#### DIRECTIONS FOR THIS TASK
Print each entry precisely; exclude the pictures.

---- SOURCE MATERIAL

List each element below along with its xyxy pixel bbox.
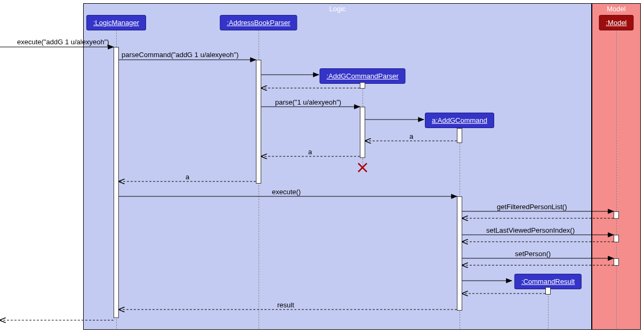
activation-agc-2 (457, 196, 462, 311)
participant-model: :Model (599, 15, 633, 30)
activation-agcp-1 (360, 82, 365, 89)
msg-getFilteredPersonList: getFilteredPersonList() (497, 203, 567, 211)
frame-model-label: Model (592, 4, 640, 14)
activation-model-3 (614, 258, 619, 266)
activation-agc-1 (457, 128, 462, 143)
activation-lm (114, 47, 119, 318)
msg-execute-in: execute("addG 1 u/alexyeoh") (17, 38, 109, 46)
frame-logic-label: Logic (84, 4, 591, 14)
activation-agcp-2 (360, 107, 365, 158)
msg-parse: parse("1 u/alexyeoh") (275, 98, 341, 106)
msg-parseCommand: parseCommand("addG 1 u/alexyeoh") (122, 51, 239, 59)
msg-setPerson: setPerson() (515, 250, 551, 258)
msg-setLastViewedPersonIndex: setLastViewedPersonIndex() (486, 226, 575, 234)
msg-return-a-2: a (308, 148, 312, 156)
msg-execute-call: execute() (272, 188, 301, 196)
activation-abp (256, 60, 261, 184)
msg-return-a-1: a (409, 132, 413, 140)
msg-result: result (277, 301, 294, 309)
participant-agcp: :AddGCommandParser (319, 68, 405, 84)
msg-return-a-3: a (186, 173, 189, 181)
activation-model-2 (614, 235, 619, 242)
activation-model-1 (614, 211, 619, 219)
lifeline-model (616, 30, 617, 329)
participant-lm: :LogicManager (86, 15, 146, 30)
participant-agc: a:AddGCommand (425, 113, 494, 128)
participant-abp: :AddressBookParser (220, 15, 297, 30)
activation-cr (545, 287, 551, 295)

--------

#### REPLY
List each element below along with its xyxy pixel bbox.
activation-agc-2 (457, 196, 462, 311)
participant-model: :Model (599, 15, 633, 30)
activation-agcp-1 (360, 82, 365, 89)
msg-getFilteredPersonList: getFilteredPersonList() (497, 203, 567, 211)
frame-model-label: Model (592, 4, 640, 14)
activation-model-3 (614, 258, 619, 266)
activation-agc-1 (457, 128, 462, 143)
activation-lm (114, 47, 119, 318)
msg-execute-in: execute("addG 1 u/alexyeoh") (17, 38, 109, 46)
frame-logic-label: Logic (84, 4, 591, 14)
activation-agcp-2 (360, 107, 365, 158)
msg-parse: parse("1 u/alexyeoh") (275, 98, 341, 106)
msg-parseCommand: parseCommand("addG 1 u/alexyeoh") (122, 51, 239, 59)
msg-setPerson: setPerson() (515, 250, 551, 258)
msg-setLastViewedPersonIndex: setLastViewedPersonIndex() (486, 226, 575, 234)
msg-return-a-2: a (308, 148, 312, 156)
msg-execute-call: execute() (272, 188, 301, 196)
activation-abp (256, 60, 261, 184)
msg-return-a-1: a (409, 132, 413, 140)
msg-result: result (277, 301, 294, 309)
participant-agcp: :AddGCommandParser (319, 68, 405, 84)
msg-return-a-3: a (186, 173, 189, 181)
activation-model-2 (614, 235, 619, 242)
activation-model-1 (614, 211, 619, 219)
lifeline-model (616, 30, 617, 329)
participant-lm: :LogicManager (86, 15, 146, 30)
participant-agc: a:AddGCommand (425, 113, 494, 128)
participant-abp: :AddressBookParser (220, 15, 297, 30)
activation-cr (545, 287, 551, 295)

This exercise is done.